BEGIN

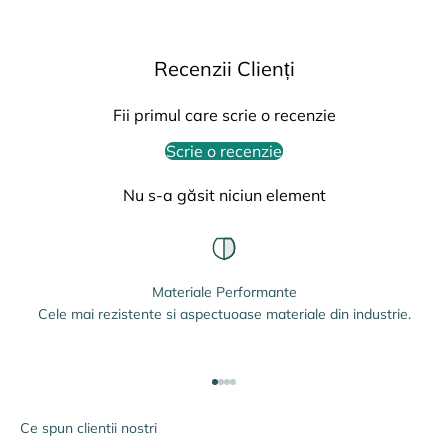
Recenzii Clienți
Fii primul care scrie o recenzie
Scrie o recenzie
Nu s-a găsit niciun element
Materiale Performante
Cele mai rezistente si aspectuoase materiale din industrie.
Mergi la articolul 1
Mergi la articolul 2
Mergi la articolul 3
Mergi la articolul 4
Ce spun clientii nostri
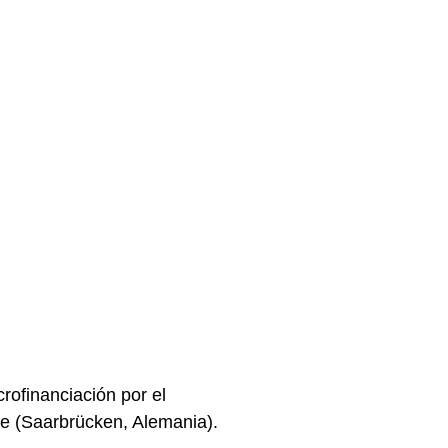
rofinanciación por el
re (Saarbrücken, Alemania).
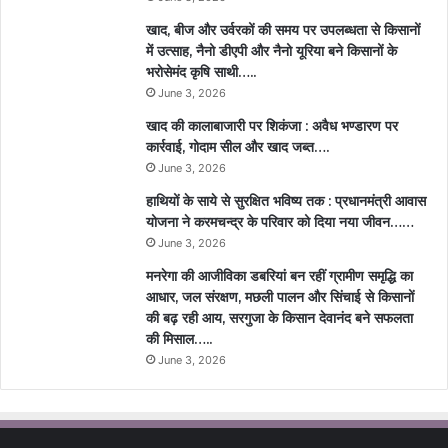
खाद, बीज और उर्वरकों की समय पर उपलब्धता से किसानों
में उत्साह, नैनो डीएपी और नैनो यूरिया बने किसानों के
भरोसेमंद कृषि साथी…..
June 3, 2026
खाद की कालाबाजारी पर शिकंजा : अवैध भण्डारण पर
कार्रवाई, गोदाम सील और खाद जब्त….
June 3, 2026
हाथियों के साये से सुरक्षित भविष्य तक : प्रधानमंत्री आवास
योजना ने करमचन्द्र के परिवार को दिया नया जीवन……
June 3, 2026
मनरेगा की आजीविका डबरियां बन रहीं ग्रामीण समृद्धि का
आधार, जल संरक्षण, मछली पालन और सिंचाई से किसानों
की बढ़ रही आय, सरगुजा के किसान देवानंद बने सफलता
की मिसाल…..
June 3, 2026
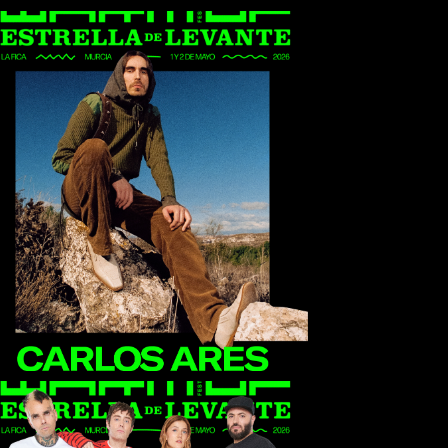
Carlos Ares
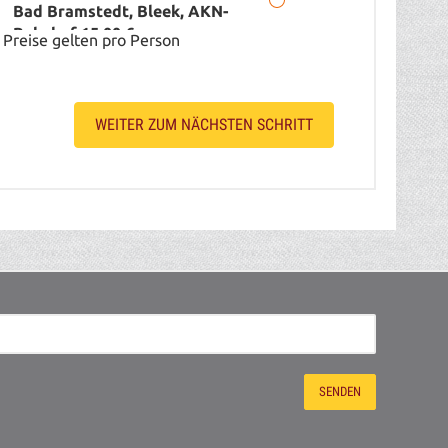
Bad Bramstedt, Bleek, AKN-
Bahnhof 15,00 €
Preise gelten pro Person
Zustieg / Haltestelle PLZ: 24594
Hohenwestedt, Lerchenfeld 18-
20, Betriebshof UBBEN
WEITER ZUM NÄCHSTEN SCHRITT
Zustieg / Haltestelle PLZ: 24594
Haus zu Haus Service, Haus zu
Haus Service (bis 40 km ab
Hohenwestedt) 35,00 €
Zustieg / Haltestelle PLZ: 24594
Haus zu Haus Service, Haus zu
Haus Service (ab 41 Km ab
Hohenwestedt) 50,00 €
Zustieg / Haltestelle PLZ: 24768
Rendsburg, ZOB
Zustieg / Haltestelle PLZ: 24783
Osterrönfeld, Kühl´s Gasthof
Zustieg / Haltestelle PLZ: 24784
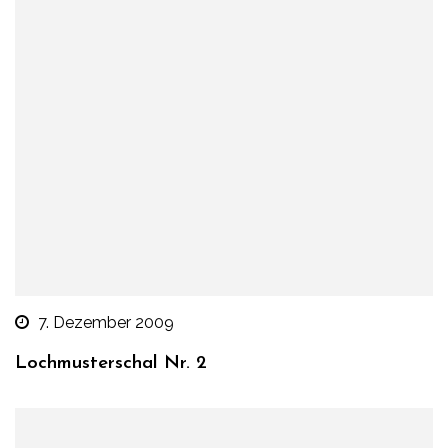
7. Dezember 2009
Lochmusterschal Nr. 2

END

-- Exercise directions --
Copy all lines of the preceding data that hold the word "Haus".

-- Answer to this task --
Haus zu Haus Service, Haus zu
Haus Service (bis 40 km ab
Haus zu Haus Service, Haus zu
Haus Service (ab 41 Km ab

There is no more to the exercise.